It was 6:59 p.m. Only one minute until the power comes on, the restaurant owner told us. Every night from 7 p.m to 11 p.m, she said, but at no other time. But the minute came and went, and the restaurant remained in darkness. The only light was from my flashlight. But this wasn't the only sign that something was different about this place.
Soldiers from the Ugandan Military patrolled the streets with heavy machine guns; billboards implored warriors to "Put down the gun and get an education." Our hotel had no hot water and barely any cold water. Most of the traffic on the road in town was caused by hundreds of goats wandering in search of food. The Karamajong walked the streets in shukas, with big, hoop earrings, colorful necklaces and the occasional heavy scarring or missing limb.

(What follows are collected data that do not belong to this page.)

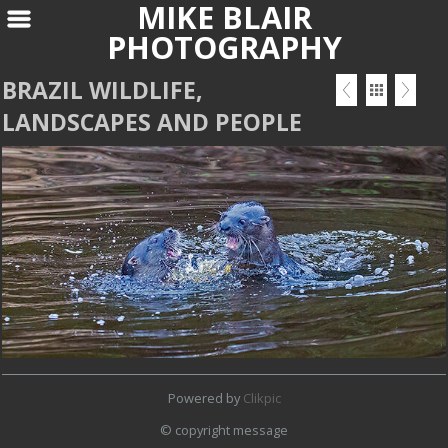
MIKE BLAIR
PHOTOGRAPHY
BRAZIL WILDLIFE,
LANDSCAPES AND PEOPLE
Powered by
Clikpic
© copyright message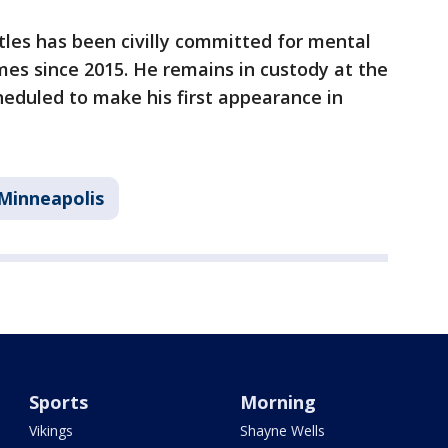
ttles has been civilly committed for mental
imes since 2015. He remains in custody at the
heduled to make his first appearance in
Minneapolis
Sports
Morning
Vikings
Shayne Wells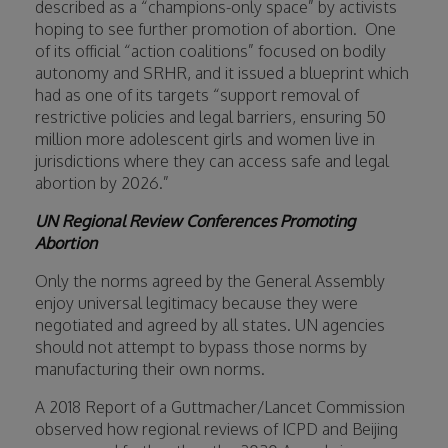
described as a “champions-only space” by activists
hoping to see further promotion of abortion.
One
of its official “action coalitions” focused on bodily
autonomy and SRHR, and it issued a blueprint which
had as one of its targets “support removal of
restrictive policies and legal barriers, ensuring 50
million more adolescent girls and women live in
jurisdictions where they can access safe and legal
abortion by 2026.”
UN Regional Review Conferences Promoting
Abortion
Only the norms agreed by the General Assembly
enjoy universal legitimacy because they were
negotiated and agreed by all states. UN agencies
should not attempt to bypass those norms by
manufacturing their own norms.
A 2018 Report of a Guttmacher/Lancet Commission
observed how regional reviews of ICPD and Beijing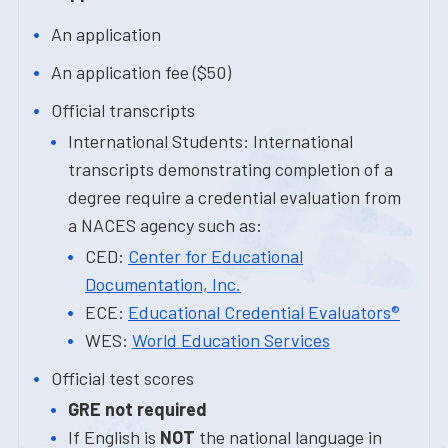
An application
An application fee ($50)
Official transcripts
International Students: International
transcripts demonstrating completion of a
degree require a credential evaluation from
a NACES agency such as:
CED:
Center for Educational
Documentation, Inc.
ECE:
Educational Credential Evaluators®
WES:
World Education Services
Official test scores
GRE not required
If English is
NOT
the national language in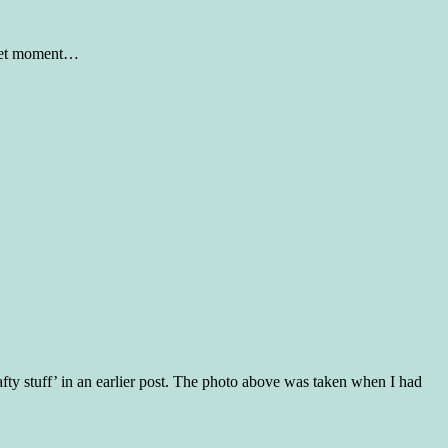
sweet moment…
rafty stuff’ in an earlier post. The photo above was taken when I had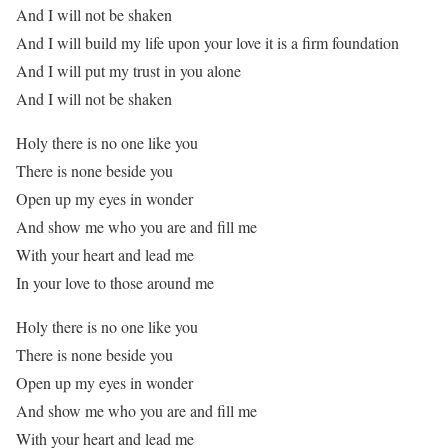
And I will not be shaken
And I will build my life upon your love it is a firm foundation
And I will put my trust in you alone
And I will not be shaken
Holy there is no one like you
There is none beside you
Open up my eyes in wonder
And show me who you are and fill me
With your heart and lead me
In your love to those around me
Holy there is no one like you
There is none beside you
Open up my eyes in wonder
And show me who you are and fill me
With your heart and lead me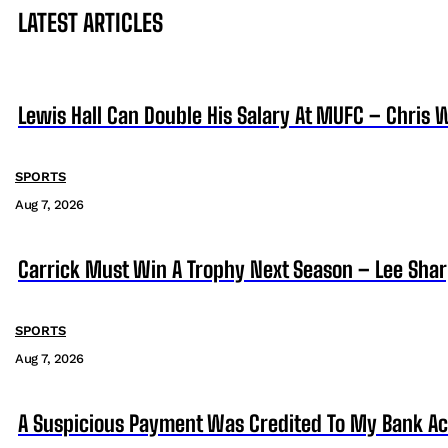
LATEST ARTICLES
Lewis Hall Can Double His Salary At MUFC – Chris 
SPORTS
Aug 7, 2026
Carrick Must Win A Trophy Next Season – Lee Sha
SPORTS
Aug 7, 2026
A Suspicious Payment Was Credited To My Bank Ac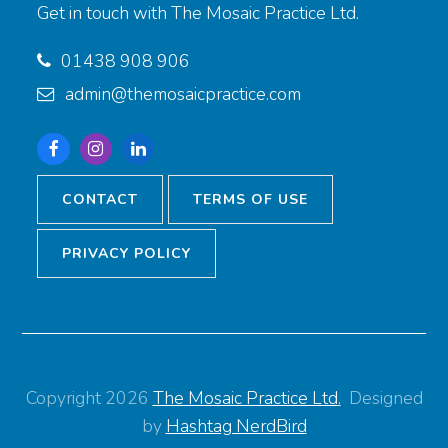
Get in touch with The Mosaic Practice Ltd.
01438 908 906
admin@themosaicpractice.com
Facebook
Instagram
Linkedin
CONTACT
TERMS OF USE
PRIVACY POLICY
Copyright 2026
The Mosaic Practice Ltd.
Designed
by
Hashtag NerdBird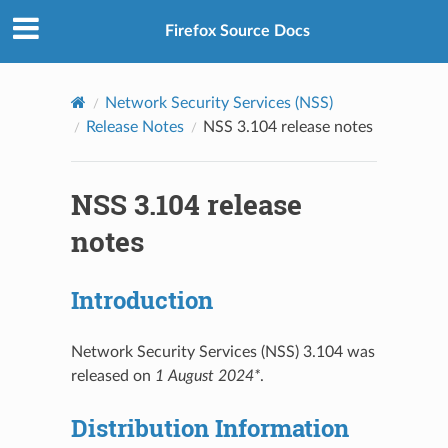
Firefox Source Docs
Network Security Services (NSS)
Release Notes
NSS 3.104 release notes
NSS 3.104 release
notes
Introduction
Network Security Services (NSS) 3.104 was
released on
1 August 2024*
.
Distribution Information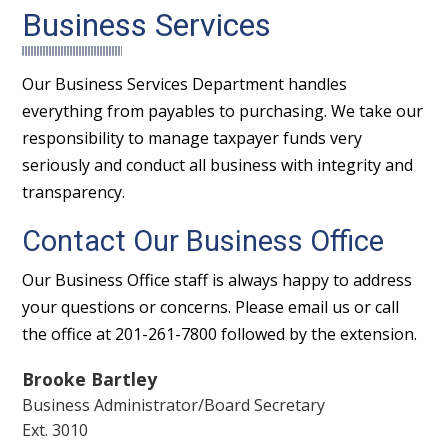
Business Services
Our Business Services Department handles
everything from payables to purchasing. We take our
responsibility to manage taxpayer funds very
seriously and conduct all business with integrity and
transparency.
Contact Our Business Office
Our Business Office staff is always happy to address
your questions or concerns. Please email us or call
the office at 201-261-7800 followed by the extension.
Brooke Bartley
Business Administrator/Board Secretary
Ext. 3010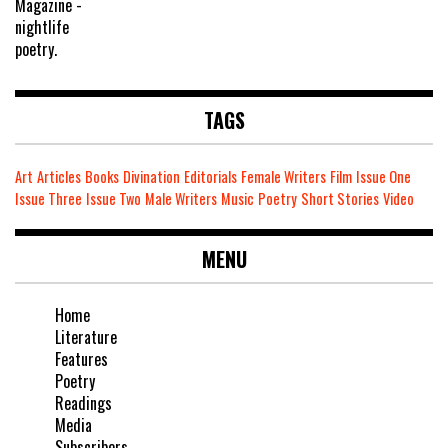
TAGS
Art
Articles
Books
Divination
Editorials
Female Writers
Film
Issue One
Issue Three
Issue Two
Male Writers
Music
Poetry
Short Stories
Video
MENU
Home
Literature
Features
Poetry
Readings
Media
Subscribers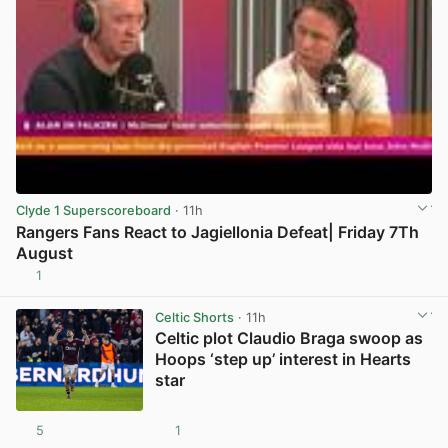
Clyde 1 Superscoreboard
· 11h
Rangers Fans React to Jagiellonia Defeat| Friday 7Th
August
1
View post in new tab
Celtic Shorts
· 11h
Celtic plot Claudio Braga swoop as
Hoops ‘step up’ interest in Hearts
star
5
1
View post in new tab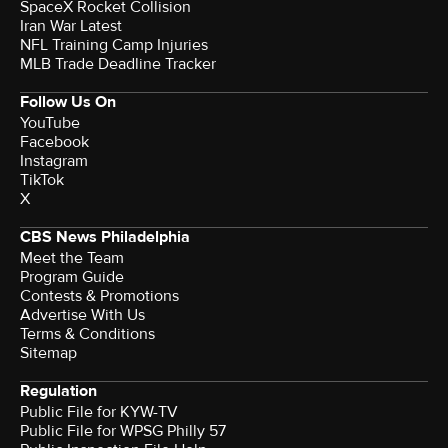
SpaceX Rocket Collision
Iran War Latest
NFL Training Camp Injuries
MLB Trade Deadline Tracker
Follow Us On
YouTube
Facebook
Instagram
TikTok
X
CBS News Philadelphia
Meet the Team
Program Guide
Contests & Promotions
Advertise With Us
Terms & Conditions
Sitemap
Regulation
Public File for KYW-TV
Public File for WPSG Philly 57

Welcome to Karamoja, land of the cattle rustlers.
Karamoja is the most isolated region in Uganda, bordering South Sudan and Kenya. Google Maps thinks otherwise, though. It told me that the distance between Soroti, where the paved road ends before heading north, and Moroto, in northern Uganda, was only 176.8 kilometres and that it would take less than three hours.
But as we drove off the last of the paved road, I began to doubt that assessment. The road was bumpy and dusty, marred by potholes and deep ruts. Occasionally we'd drive over flooded areas or through thick, sludgy mud. It was slow going for our vehicle, but for a good part of the eight hours it took us to traverse this road, it was a single lane for barreling two-way traffic. There were no speed limits; the rule of the road was that there were no rules.
As part of my work, I provide support to the Uganda Youth Network's Karamoja youth empowerment team, and so this was a trip to meet with local representatives and other NGOs in the region. It was my first trip up to Karamoja. One colleague told me as long as I didn't have any cattle with me, I'd be fine on the trip. No cattle: check.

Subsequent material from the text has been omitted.